Saved data entries:
※ ※ ※
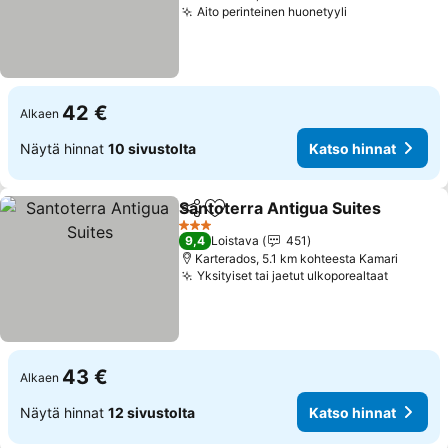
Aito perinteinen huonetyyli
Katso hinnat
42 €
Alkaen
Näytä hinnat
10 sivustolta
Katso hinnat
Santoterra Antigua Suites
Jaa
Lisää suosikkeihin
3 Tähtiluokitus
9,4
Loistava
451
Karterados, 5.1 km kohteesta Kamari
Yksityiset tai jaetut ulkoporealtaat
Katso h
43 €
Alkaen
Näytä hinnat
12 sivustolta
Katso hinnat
※ ※ ※
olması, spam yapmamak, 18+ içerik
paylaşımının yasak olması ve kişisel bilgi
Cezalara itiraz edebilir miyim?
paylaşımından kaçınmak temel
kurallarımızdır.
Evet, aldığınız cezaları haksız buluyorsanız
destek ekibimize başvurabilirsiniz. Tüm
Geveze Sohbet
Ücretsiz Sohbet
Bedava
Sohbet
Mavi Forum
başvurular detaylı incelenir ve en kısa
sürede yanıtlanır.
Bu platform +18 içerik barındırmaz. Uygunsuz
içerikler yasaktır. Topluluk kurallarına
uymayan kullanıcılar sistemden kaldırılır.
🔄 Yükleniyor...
※ ※ ※
→ Prompt
If a line in the records above holds the string "olması", copy it.

→ Exercise output
olması, spam yapmamak, 18+ içerik
paylaşımının yasak olması ve kişisel bilgi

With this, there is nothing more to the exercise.